Fresh mahi prices in the US market are trending at an all-time record high level for the fourth quarter. Supplies are more limited than normal since landings from major Latin American suppliers have not picked up since the season started in October. Both of these factors could also push frozen mahi prices to record levels into 2017.
China's tilapia production will be flat in 2016, while global output will rise to 5.5 million tons. China's tilapia industry has become too dependent on exports, especially to the US and Mexico, and would like to stimulate the internal market. But strong competition from pangasius and other species is making domestic sales difficult. We run a review of China's tilapia industry, where the authors point to more high quality, certifications, and breeding programs as necessary to move forward.
In other news, the ISSF has identified science-based harvest limits and control rules as the single most important measure to ensure the health of tuna stocks. WWF has fully endorsed this, as has the MSC in its standards.
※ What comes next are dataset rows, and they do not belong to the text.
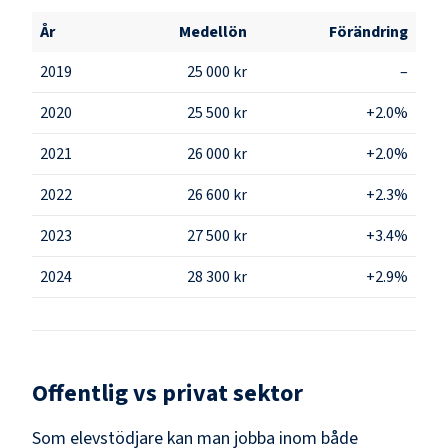
År
Medellön
Förändring
2019
25 000 kr
–
2020
25 500 kr
+2.0%
2021
26 000 kr
+2.0%
2022
26 600 kr
+2.3%
2023
27 500 kr
+3.4%
2024
28 300 kr
+2.9%
Offentlig vs privat sektor
Som
elevstödjare
kan man jobba inom både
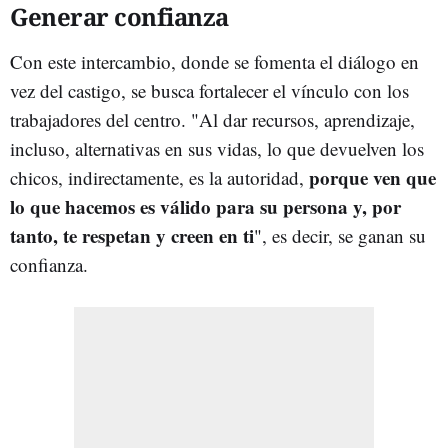
Generar confianza
Con este intercambio, donde se fomenta el diálogo en
vez del castigo, se busca fortalecer el vínculo con los
trabajadores del centro. "Al dar recursos, aprendizaje,
incluso, alternativas en sus vidas, lo que devuelven los
porque ven que
chicos, indirectamente, es la autoridad,
lo que hacemos es válido para su persona y, por
tanto, te respetan y creen en ti
", es decir, se ganan su
confianza.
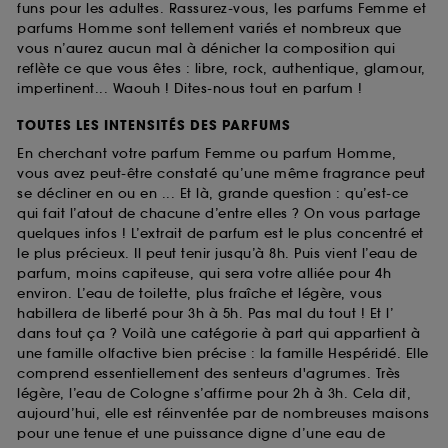
funs pour les adultes. Rassurez-vous, les parfums Femme et
parfums Homme sont tellement variés et nombreux que
vous n’aurez aucun mal à dénicher la composition qui
reflète ce que vous êtes : libre, rock, authentique, glamour,
impertinent... Waouh ! Dites-nous tout en parfum !
TOUTES LES INTENSITÉS DES PARFUMS
En cherchant votre parfum Femme ou parfum Homme,
vous avez peut-être constaté qu’une même fragrance peut
se décliner en ou en ... Et là, grande question : qu’est-ce
qui fait l’atout de chacune d’entre elles ? On vous partage
quelques infos ! L’extrait de parfum est le plus concentré et
le plus précieux. Il peut tenir jusqu’à 8h. Puis vient l’eau de
parfum, moins capiteuse, qui sera votre alliée pour 4h
environ. L’eau de toilette, plus fraîche et légère, vous
habillera de liberté pour 3h à 5h. Pas mal du tout ! Et l’
dans tout ça ? Voilà une catégorie à part qui appartient à
une famille olfactive bien précise : la famille Hespéridé. Elle
comprend essentiellement des senteurs d'agrumes. Très
légère, l’eau de Cologne s’affirme pour 2h à 3h. Cela dit,
aujourd’hui, elle est réinventée par de nombreuses maisons
pour une tenue et une puissance digne d’une eau de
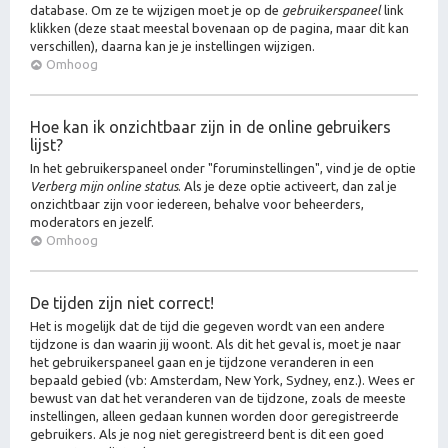
database. Om ze te wijzigen moet je op de
gebruikerspaneel
link
klikken (deze staat meestal bovenaan op de pagina, maar dit kan
verschillen), daarna kan je je instellingen wijzigen.
Omhoog
Hoe kan ik onzichtbaar zijn in de online gebruikers
lijst?
In het gebruikerspaneel onder "foruminstellingen", vind je de optie
Verberg mijn online status
. Als je deze optie activeert, dan zal je
onzichtbaar zijn voor iedereen, behalve voor beheerders,
moderators en jezelf.
Omhoog
De tijden zijn niet correct!
Het is mogelijk dat de tijd die gegeven wordt van een andere
tijdzone is dan waarin jij woont. Als dit het geval is, moet je naar
het gebruikerspaneel gaan en je tijdzone veranderen in een
bepaald gebied (vb: Amsterdam, New York, Sydney, enz.). Wees er
bewust van dat het veranderen van de tijdzone, zoals de meeste
instellingen, alleen gedaan kunnen worden door geregistreerde
gebruikers. Als je nog niet geregistreerd bent is dit een goed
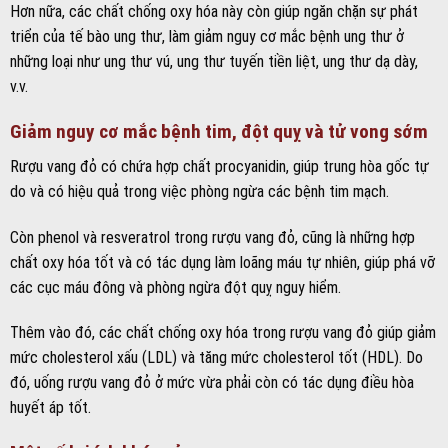
Hơn nữa, các chất chống oxy hóa này còn giúp ngăn chặn sự phát
triển của tế bào ung thư, làm giảm nguy cơ mắc bệnh ung thư ở
những loại như ung thư vú, ung thư tuyến tiền liệt, ung thư dạ dày,
v.v.
Giảm nguy cơ mắc bệnh tim, đột quỵ và tử vong sớm
Rượu vang đỏ có chứa hợp chất procyanidin, giúp trung hòa gốc tự
do và có hiệu quả trong việc phòng ngừa các bệnh tim mạch.
Còn phenol và resveratrol trong rượu vang đỏ, cũng là những hợp
chất oxy hóa tốt và có tác dụng làm loãng máu tự nhiên, giúp phá vỡ
các cục máu đông và phòng ngừa đột quỵ nguy hiểm.
Thêm vào đó, các chất chống oxy hóa trong rượu vang đỏ giúp giảm
mức cholesterol xấu (LDL) và tăng mức cholesterol tốt (HDL). Do
đó, uống rượu vang đỏ ở mức vừa phải còn có tác dụng điều hòa
huyết áp tốt.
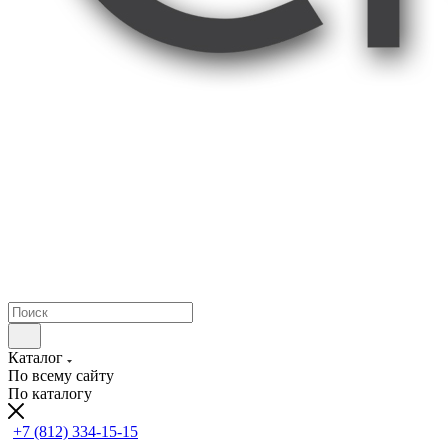
Каталог
По всему сайту
По каталогу
+7 (812) 334-15-15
Now the ISSF and 20 other organizations and companies have sent a letter to the Western and Central Pacific Fisheries Commission asking them to take these necessary steps at their upcoming meeting.
Finally, Congress' decision to take catfish inspection away from the FDA and give it to USDA was sharply criticized as a waste of money and resources at a House Energy and Commerce subcommittee hearing this week. “Explicitly creating a program exclusively for catfish is unnecessary and directs resources away from high-risk foods to focus on a food that is one of the safest," said Pennsylvania Republican Joseph Pitts, chairman of the Health Subcommittee, in his opening remarks at the hearing titled Waste and Duplication in the USDA Catfish Inspection Program.